Ripple further discredited the SEC’s logged privilege documents, specifically the XRP legal analysis under three claims. The defendants discard the attorney-client privilege argument by the SEC stating that the mentioned documents are not protected by work privilege as they are not working documents. According to Ripple, the documents in question were never part of the SEC’s investigative file, as the SEC now seems to assert. The defense notes that investigative documents are already covered by the SEC’s categorical privilege log, and unlike these documents, they would not have required any further logging.
“The very logging of this document suggests that it was not part of the investigative file and raises questions about what it is and why it was prepared.”

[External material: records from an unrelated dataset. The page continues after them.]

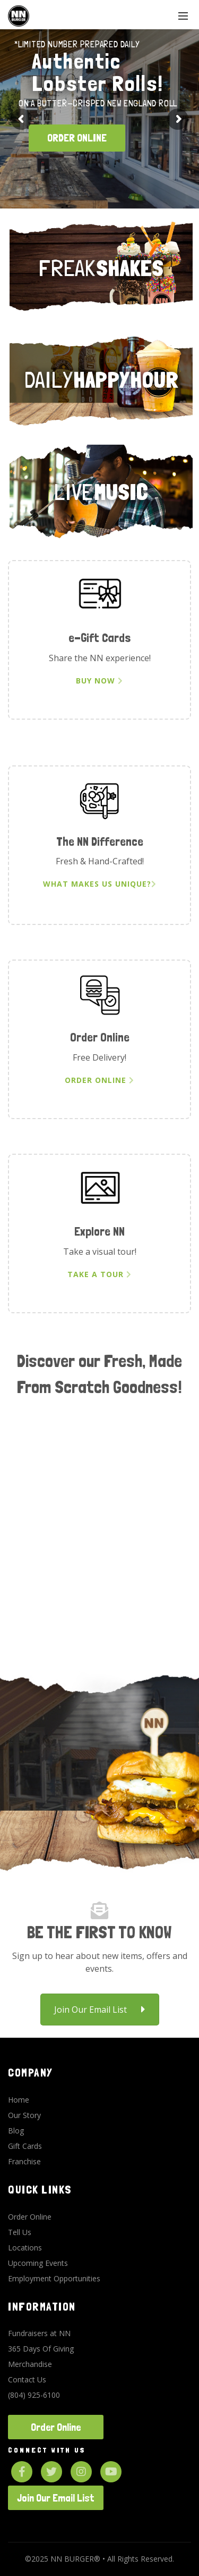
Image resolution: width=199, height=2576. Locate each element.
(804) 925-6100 (34, 2395)
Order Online (99, 1080)
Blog (16, 2130)
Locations (25, 2247)
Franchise (24, 2161)
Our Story (24, 2115)
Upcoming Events (38, 2263)
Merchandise (30, 2364)
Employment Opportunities (54, 2278)
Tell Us (19, 2232)
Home (18, 2100)
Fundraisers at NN (39, 2333)
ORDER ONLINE (77, 137)
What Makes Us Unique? (100, 884)
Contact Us (27, 2379)
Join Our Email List (99, 2009)
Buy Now (99, 681)
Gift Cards (25, 2146)
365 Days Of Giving (41, 2349)
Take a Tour (99, 1274)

Furthermore, the XRP legal analysis documents’ author remains anonymous, and the drafting timeframe is also not disclosed by the SEC. The only information available about it is that it was drafted before the 2018 Hinman speech and that it was sent by the Office of the Chief Counsel of the Division of Corporate Finance.
Lastly, the SEC does not assert that the memorandum was drafted at the direction of Enforcement counsel given litigation, only that it was sent to a single enforcement counsel—along with nine other people who are not in the Division of Enforcement.
“There is every reason to believe that the Division of Corporation Finance was looking at XRP’s status under the securities laws independently of considering whether the Division of Enforcement might recommend an action to the Commission.”